Stanford physicians have studied injuries among the university’s nearly 1,700 student-athletes over a three-year period, gaining insight into the lasting impact of injuries.

Before any of the more than 12 million student athletes in the United States are allowed to kick, throw or hit a ball, they must fill out several pages of health forms, known as pre-participation evaluations. Most often this is done by hand, including injury updates, and so it requires an incredible effort for doctors to draw conclusions about the scale and impact of student-athlete injuries.
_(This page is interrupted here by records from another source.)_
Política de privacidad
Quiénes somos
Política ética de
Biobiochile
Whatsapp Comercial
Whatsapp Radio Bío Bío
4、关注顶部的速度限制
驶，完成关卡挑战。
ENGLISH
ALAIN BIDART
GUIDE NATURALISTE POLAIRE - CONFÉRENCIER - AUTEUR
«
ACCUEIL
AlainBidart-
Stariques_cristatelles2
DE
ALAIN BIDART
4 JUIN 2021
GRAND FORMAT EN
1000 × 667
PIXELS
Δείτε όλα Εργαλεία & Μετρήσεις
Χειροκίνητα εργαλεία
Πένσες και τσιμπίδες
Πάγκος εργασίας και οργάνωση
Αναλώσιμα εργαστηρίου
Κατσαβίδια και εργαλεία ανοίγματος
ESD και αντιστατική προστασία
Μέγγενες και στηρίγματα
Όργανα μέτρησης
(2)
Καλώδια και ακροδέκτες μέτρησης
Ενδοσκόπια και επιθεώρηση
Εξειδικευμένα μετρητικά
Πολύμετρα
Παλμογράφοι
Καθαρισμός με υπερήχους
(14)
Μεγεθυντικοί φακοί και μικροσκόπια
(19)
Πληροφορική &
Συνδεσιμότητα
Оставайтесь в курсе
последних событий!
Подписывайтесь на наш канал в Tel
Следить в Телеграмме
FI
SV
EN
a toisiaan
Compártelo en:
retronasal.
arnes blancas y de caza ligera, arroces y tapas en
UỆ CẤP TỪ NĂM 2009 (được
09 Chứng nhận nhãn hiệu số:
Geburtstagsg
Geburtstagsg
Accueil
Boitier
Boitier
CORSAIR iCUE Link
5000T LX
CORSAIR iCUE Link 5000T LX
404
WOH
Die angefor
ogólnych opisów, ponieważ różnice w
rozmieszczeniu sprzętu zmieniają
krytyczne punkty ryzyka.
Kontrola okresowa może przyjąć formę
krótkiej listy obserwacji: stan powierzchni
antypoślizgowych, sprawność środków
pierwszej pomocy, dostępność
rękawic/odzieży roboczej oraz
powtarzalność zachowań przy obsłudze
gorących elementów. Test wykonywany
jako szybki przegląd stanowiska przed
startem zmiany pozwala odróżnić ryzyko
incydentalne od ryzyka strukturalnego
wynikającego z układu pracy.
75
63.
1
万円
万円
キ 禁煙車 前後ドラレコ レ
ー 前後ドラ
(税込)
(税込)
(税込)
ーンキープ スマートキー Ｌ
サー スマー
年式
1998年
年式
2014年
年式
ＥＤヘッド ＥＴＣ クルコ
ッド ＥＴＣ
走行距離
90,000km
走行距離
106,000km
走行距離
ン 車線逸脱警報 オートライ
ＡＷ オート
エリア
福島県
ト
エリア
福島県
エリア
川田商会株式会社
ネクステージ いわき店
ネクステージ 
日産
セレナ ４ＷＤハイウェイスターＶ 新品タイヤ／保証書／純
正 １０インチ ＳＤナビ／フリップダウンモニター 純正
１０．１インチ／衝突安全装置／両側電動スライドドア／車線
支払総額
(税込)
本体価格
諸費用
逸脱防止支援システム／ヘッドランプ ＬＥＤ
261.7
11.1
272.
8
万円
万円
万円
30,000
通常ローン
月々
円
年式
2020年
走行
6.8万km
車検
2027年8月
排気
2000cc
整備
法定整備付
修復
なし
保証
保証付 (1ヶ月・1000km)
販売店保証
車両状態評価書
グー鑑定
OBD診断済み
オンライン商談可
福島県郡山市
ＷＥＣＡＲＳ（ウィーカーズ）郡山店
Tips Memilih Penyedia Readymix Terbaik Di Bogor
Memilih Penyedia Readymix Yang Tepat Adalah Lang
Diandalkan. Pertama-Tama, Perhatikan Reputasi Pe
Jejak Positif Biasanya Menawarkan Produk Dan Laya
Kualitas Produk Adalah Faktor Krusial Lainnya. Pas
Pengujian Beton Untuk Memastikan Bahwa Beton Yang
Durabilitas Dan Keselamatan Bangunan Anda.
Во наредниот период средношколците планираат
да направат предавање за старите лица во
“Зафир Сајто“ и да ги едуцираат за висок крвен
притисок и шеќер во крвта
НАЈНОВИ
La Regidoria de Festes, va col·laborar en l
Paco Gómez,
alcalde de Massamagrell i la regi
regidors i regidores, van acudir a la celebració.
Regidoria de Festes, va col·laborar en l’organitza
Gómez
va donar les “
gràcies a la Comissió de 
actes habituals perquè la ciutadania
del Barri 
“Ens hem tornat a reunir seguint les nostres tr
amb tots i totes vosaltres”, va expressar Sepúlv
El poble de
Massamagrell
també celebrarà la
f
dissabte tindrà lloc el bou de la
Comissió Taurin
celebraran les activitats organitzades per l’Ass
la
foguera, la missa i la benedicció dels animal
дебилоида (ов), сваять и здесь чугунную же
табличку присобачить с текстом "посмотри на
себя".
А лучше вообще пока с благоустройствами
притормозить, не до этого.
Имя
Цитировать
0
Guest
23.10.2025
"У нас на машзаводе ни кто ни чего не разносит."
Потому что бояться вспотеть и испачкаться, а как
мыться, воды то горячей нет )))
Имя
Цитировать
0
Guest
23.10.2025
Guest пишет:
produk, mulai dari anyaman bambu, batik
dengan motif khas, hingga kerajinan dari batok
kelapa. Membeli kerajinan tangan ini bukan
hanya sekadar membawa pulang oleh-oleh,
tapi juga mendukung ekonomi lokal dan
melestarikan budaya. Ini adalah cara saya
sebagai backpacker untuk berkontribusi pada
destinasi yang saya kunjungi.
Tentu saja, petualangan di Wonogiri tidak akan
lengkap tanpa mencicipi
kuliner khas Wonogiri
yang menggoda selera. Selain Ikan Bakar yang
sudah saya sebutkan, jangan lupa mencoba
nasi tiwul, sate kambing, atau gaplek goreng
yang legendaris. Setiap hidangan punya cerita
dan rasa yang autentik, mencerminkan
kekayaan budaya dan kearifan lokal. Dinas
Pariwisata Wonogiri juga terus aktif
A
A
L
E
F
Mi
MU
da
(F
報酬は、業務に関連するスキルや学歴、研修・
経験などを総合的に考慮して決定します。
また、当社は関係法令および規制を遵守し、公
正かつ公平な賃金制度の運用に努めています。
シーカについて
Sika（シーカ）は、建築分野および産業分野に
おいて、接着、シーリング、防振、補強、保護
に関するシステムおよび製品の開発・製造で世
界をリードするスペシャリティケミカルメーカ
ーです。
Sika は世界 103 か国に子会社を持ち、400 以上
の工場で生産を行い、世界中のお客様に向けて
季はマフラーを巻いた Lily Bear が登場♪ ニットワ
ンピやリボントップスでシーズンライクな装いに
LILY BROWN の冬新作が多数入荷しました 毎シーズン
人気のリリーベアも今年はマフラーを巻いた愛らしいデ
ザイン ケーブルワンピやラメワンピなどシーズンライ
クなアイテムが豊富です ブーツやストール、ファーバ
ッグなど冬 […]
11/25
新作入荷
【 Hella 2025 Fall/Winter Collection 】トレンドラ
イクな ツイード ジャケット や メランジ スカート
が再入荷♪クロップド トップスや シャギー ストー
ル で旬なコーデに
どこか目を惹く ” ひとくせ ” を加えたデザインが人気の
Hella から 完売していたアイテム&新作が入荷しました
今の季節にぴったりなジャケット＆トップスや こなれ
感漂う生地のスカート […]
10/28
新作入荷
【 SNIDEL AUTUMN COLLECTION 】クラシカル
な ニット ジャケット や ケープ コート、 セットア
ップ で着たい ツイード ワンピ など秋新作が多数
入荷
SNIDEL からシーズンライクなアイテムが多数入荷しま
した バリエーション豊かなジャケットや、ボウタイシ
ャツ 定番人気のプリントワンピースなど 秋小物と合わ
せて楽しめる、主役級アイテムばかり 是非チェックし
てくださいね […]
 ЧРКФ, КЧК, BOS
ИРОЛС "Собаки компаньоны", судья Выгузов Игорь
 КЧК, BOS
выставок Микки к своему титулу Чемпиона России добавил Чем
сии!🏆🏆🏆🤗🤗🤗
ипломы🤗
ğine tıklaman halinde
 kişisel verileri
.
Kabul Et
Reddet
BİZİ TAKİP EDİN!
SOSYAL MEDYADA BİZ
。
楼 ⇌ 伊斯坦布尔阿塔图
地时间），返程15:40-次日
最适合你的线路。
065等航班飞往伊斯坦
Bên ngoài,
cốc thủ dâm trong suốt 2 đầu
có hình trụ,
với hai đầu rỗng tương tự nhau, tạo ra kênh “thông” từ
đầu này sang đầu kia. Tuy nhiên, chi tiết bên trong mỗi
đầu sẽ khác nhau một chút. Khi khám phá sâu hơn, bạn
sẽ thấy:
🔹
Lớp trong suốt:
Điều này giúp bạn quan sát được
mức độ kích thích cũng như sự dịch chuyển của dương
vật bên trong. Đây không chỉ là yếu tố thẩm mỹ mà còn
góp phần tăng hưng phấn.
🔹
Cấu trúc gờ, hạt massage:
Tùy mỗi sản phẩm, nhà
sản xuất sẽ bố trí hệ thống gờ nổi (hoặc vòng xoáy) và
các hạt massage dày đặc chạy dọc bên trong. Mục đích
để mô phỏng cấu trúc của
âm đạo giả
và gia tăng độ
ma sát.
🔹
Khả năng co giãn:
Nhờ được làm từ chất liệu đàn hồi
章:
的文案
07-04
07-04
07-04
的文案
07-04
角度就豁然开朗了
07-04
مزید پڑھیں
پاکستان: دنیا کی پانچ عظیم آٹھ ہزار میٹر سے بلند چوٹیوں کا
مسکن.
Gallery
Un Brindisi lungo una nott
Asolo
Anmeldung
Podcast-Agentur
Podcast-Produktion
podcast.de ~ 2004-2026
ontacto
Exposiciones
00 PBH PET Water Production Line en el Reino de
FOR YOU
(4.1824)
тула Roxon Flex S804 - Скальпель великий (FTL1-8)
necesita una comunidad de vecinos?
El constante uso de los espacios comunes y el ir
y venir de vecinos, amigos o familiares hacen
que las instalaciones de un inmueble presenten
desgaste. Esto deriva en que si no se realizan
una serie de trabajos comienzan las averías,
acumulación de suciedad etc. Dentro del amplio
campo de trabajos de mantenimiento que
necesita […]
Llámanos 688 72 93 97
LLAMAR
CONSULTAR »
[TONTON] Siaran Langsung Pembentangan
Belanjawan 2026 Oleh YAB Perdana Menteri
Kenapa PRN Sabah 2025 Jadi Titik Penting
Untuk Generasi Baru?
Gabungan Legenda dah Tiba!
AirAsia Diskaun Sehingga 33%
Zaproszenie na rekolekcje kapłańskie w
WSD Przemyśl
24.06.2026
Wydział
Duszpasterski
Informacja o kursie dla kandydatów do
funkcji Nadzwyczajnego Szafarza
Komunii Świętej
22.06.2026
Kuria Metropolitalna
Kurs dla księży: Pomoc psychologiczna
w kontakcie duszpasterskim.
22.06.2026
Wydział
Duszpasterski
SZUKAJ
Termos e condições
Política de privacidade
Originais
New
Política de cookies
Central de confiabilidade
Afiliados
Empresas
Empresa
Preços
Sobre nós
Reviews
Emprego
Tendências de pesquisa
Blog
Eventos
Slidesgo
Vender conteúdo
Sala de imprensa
Now, Stanford physicians have produced a three-year medical report of the university’s nearly 1,700 student athletes during that period, providing insight into the lasting impact of injuries in greater detail than ever. The findings also support the value of electronic pre-participation evaluations (ePPE), which were used to track the students’ medical records.

Led by Gordon Matheson, a professor of orthopaedic surgery (sports medicine) at Stanford Health Care, researchers collaborated with the athletic department to enroll the school’s athletes into an ePPE program.

Students and physicians filled out the cloud-based program with multiple layers of branch-chain questions, which allowed for more thorough record-keeping than standard handwritten forms.

They marked down any injury that caused the student-athlete to miss time. These mostly consisted of musculoskeletal injuries, but also included concussions, eating disorders and illnesses such as infectious mononucleosis. In total, students reported 3,126 injuries – 1,473 for women, 1,653 for men – which caused them to miss, on average, 31.4 days of competition each.

Among the findings, 11 percent of the students still suffered symptoms from a previous injury at the time of their next ePPE. Head injuries accounted for 9 percent of all injuries. Although only 3 percent of women reported a diagnosed eating disorder, 15 percent of all women reported a history of stress fractures, which can be associated with low body fat, from either disordered eating or overtraining.

Matheson said that although the data are eye-opening, interpreting the material and deciding what is particularly meaningful may be an even bigger effort.

“We know that student-athletes have a lot of injuries from sport participation. But unless we have pooled, aggregate data like this, it’s difficult to measure trends and spot areas of concern applied to prevention,” Matheson said.

Going forward, Matheson said that he’d like to drill down on specific types of injuries, such as concussions, or investigate why so many students are still symptomatic at the time of follow-up ePPEs. These types of insights, however, will require a significantly larger and more diverse data set.

“I’d love to collaborate with other schools. Several thousand groups of data would really help us see what the trends are in sport injury and what’s going on in this population,” Matheson said. “For example, lingering symptoms might mean the offseason isn’t long enough for full recovery. Or, what are the criteria to use when determining participation status for a student-athlete with characteristics of disordered eating? I think there are findings that could make sports safer.”

The study is published in the current print issue of The American Journal of Sports Medicine and was co-authored by Scott Anderson and Kevin Robell, also of Stanford.